# [THE PROBLEM]
What is needed is an exact copy of every entry below, minus the images.

# [DATA IN THIS EXERCISE]
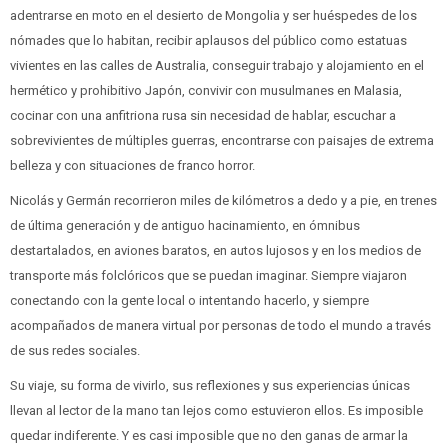
adentrarse en moto en el desierto de Mongolia y ser huéspedes de los
nómades que lo habitan, recibir aplausos del público como estatuas
vivientes en las calles de Australia, conseguir trabajo y alojamiento en el
hermético y prohibitivo Japón, convivir con musulmanes en Malasia,
cocinar con una anfitriona rusa sin necesidad de hablar, escuchar a
sobrevivientes de múltiples guerras, encontrarse con paisajes de extrema
belleza y con situaciones de franco horror.
Nicolás y Germán recorrieron miles de kilómetros a dedo y a pie, en trenes
de última generación y de antiguo hacinamiento, en ómnibus
destartalados, en aviones baratos, en autos lujosos y en los medios de
transporte más folclóricos que se puedan imaginar. Siempre viajaron
conectando con la gente local o intentando hacerlo, y siempre
acompañados de manera virtual por personas de todo el mundo a través
de sus redes sociales.
Su viaje, su forma de vivirlo, sus reflexiones y sus experiencias únicas
llevan al lector de la mano tan lejos como estuvieron ellos. Es imposible
quedar indiferente. Y es casi imposible que no den ganas de armar la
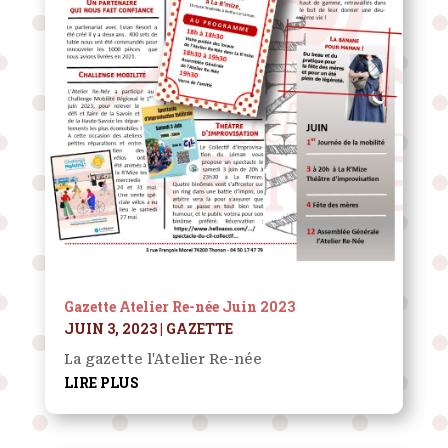
Gazette Atelier Re-née Juin 2023
JUIN 3, 2023
|
GAZETTE
La gazette l'Atelier Re-née
LIRE PLUS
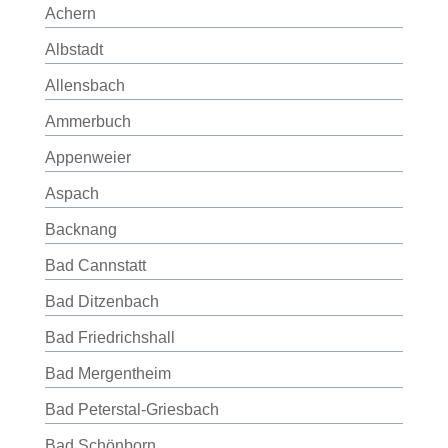
Achern
Albstadt
Allensbach
Ammerbuch
Appenweier
Aspach
Backnang
Bad Cannstatt
Bad Ditzenbach
Bad Friedrichshall
Bad Mergentheim
Bad Peterstal-Griesbach
Bad Schönborn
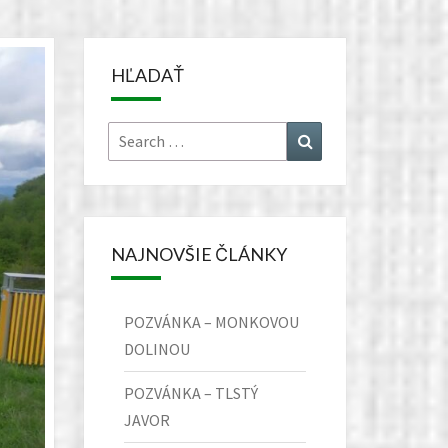
HĽADAŤ
Search
Search
for:
NAJNOVŠIE ČLÁNKY
POZVÁNKA – MONKOVOU
DOLINOU
POZVÁNKA – TLSTÝ
JAVOR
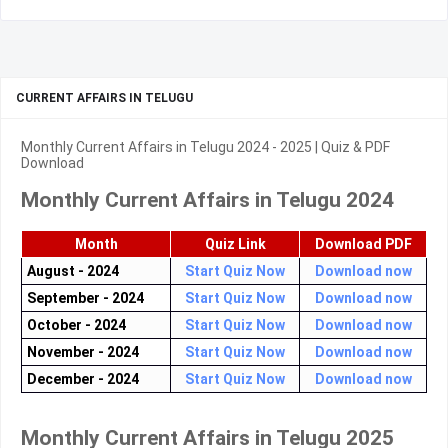
CURRENT AFFAIRS IN TELUGU
Monthly Current Affairs in Telugu 2024 - 2025 | Quiz & PDF
Download
Monthly Current Affairs in Telugu 2024
Month
Quiz Link
Download PDF
August - 2024
Start Quiz Now
Download now
September - 2024
Start Quiz Now
Download now
October - 2024
Start Quiz Now
Download now
November - 2024
Start Quiz Now
Download now
December - 2024
Start Quiz Now
Download now
Monthly Current Affairs in Telugu 2025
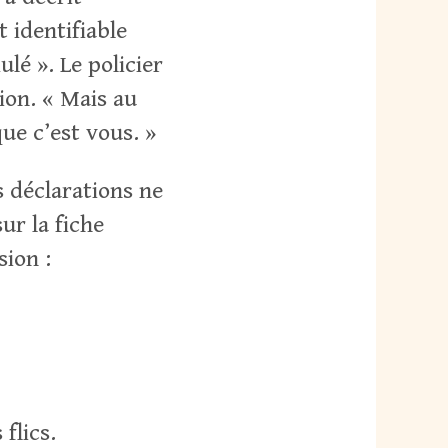
 identifiable
ulé ». Le policier
ion. « Mais au
que c’est vous. »
s déclarations ne
ur la fiche
sion :
 flics.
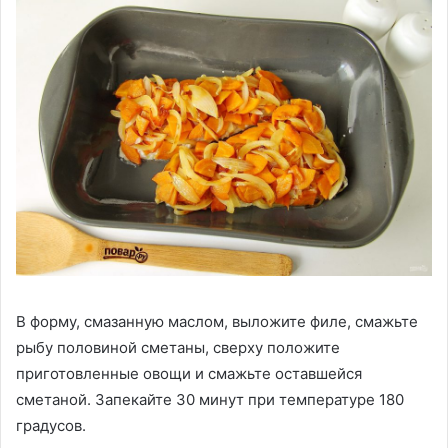
В форму, смазанную маслом, выложите филе, смажьте
рыбу половиной сметаны, сверху положите
приготовленные овощи и смажьте оставшейся
сметаной. Запекайте 30 минут при температуре 180
градусов.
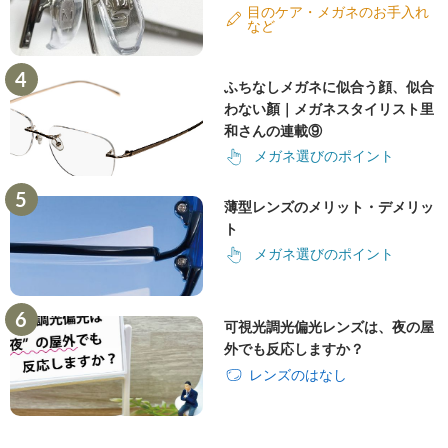
目のケア・メガネのお手入れ
など
ふちなしメガネに似合う顔、似合
わない顏｜メガネスタイリスト里
和さんの連載⑨
メガネ選びのポイント
薄型レンズのメリット・デメリッ
ト
メガネ選びのポイント
可視光調光偏光レンズは、夜の屋
外でも反応しますか？
レンズのはなし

# [RESPONSE TO THIS EXERCISE]
adentrarse en moto en el desierto de Mongolia y ser huéspedes de los
nómades que lo habitan, recibir aplausos del público como estatuas
vivientes en las calles de Australia, conseguir trabajo y alojamiento en el
hermético y prohibitivo Japón, convivir con musulmanes en Malasia,
cocinar con una anfitriona rusa sin necesidad de hablar, escuchar a
sobrevivientes de múltiples guerras, encontrarse con paisajes de extrema
belleza y con situaciones de franco horror.
Nicolás y Germán recorrieron miles de kilómetros a dedo y a pie, en trenes
de última generación y de antiguo hacinamiento, en ómnibus
destartalados, en aviones baratos, en autos lujosos y en los medios de
transporte más folclóricos que se puedan imaginar. Siempre viajaron
conectando con la gente local o intentando hacerlo, y siempre
acompañados de manera virtual por personas de todo el mundo a través
de sus redes sociales.
Su viaje, su forma de vivirlo, sus reflexiones y sus experiencias únicas
llevan al lector de la mano tan lejos como estuvieron ellos. Es imposible
quedar indiferente. Y es casi imposible que no den ganas de armar la
Gazette Atelier Re-née Juin 2023
JUIN 3, 2023
|
GAZETTE
La gazette l'Atelier Re-née
LIRE PLUS
Achern
Albstadt
Allensbach
Ammerbuch
Appenweier
Aspach
Backnang
Bad Cannstatt
Bad Ditzenbach
Bad Friedrichshall
Bad Mergentheim
Bad Peterstal-Griesbach
Bad Schönborn
HĽADAŤ
Search
Search
for:
NAJNOVŠIE ČLÁNKY
POZVÁNKA – MONKOVOU
DOLINOU
POZVÁNKA – TLSTÝ
JAVOR
CURRENT AFFAIRS IN TELUGU
Monthly Current Affairs in Telugu 2024 - 2025 | Quiz & PDF
Download
Monthly Current Affairs in Telugu 2024
Month
Quiz Link
Download PDF
August - 2024
Start Quiz Now
Download now
September - 2024
Start Quiz Now
Download now
October - 2024
Start Quiz Now
Download now
November - 2024
Start Quiz Now
Download now
December - 2024
Start Quiz Now
Download now
Monthly Current Affairs in Telugu 2025
 identifiable
ulé ». Le policier
ion. « Mais au
que c’est vous. »
s déclarations ne
ur la fiche
sion :
 flics.
В форму, смазанную маслом, выложите филе, смажьте
рыбу половиной сметаны, сверху положите
приготовленные овощи и смажьте оставшейся
сметаной. Запекайте 30 минут при температуре 180
градусов.
目のケア・メガネのお手入れ
など
ふちなしメガネに似合う顔、似合
わない顏｜メガネスタイリスト里
和さんの連載⑨
メガネ選びのポイント
薄型レンズのメリット・デメリッ
ト
メガネ選びのポイント
可視光調光偏光レンズは、夜の屋
外でも反応しますか？
レンズのはなし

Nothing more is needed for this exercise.